--- Raw data Enclosed Below ---

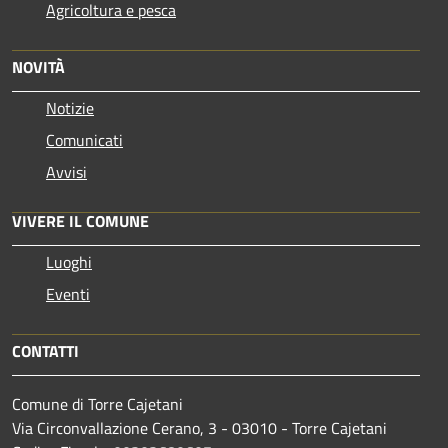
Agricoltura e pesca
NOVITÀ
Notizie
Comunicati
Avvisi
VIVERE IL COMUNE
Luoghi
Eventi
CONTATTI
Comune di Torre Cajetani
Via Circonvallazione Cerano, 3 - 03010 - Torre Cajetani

--- End of Enclosed Raw data ---
--- Raw data Enclosed Below ---

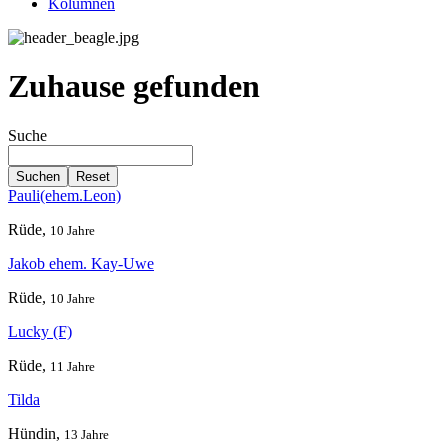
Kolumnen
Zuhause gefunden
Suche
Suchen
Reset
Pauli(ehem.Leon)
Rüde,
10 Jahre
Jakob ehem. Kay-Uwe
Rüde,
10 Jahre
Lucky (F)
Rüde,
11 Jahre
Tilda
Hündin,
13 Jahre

--- End of Enclosed Raw data ---

- [Your objective]
All lines with the word "Torre" must be located in the data and copied.

- [Output of the task]
Comune di Torre Cajetani
Via Circonvallazione Cerano, 3 - 03010 - Torre Cajetani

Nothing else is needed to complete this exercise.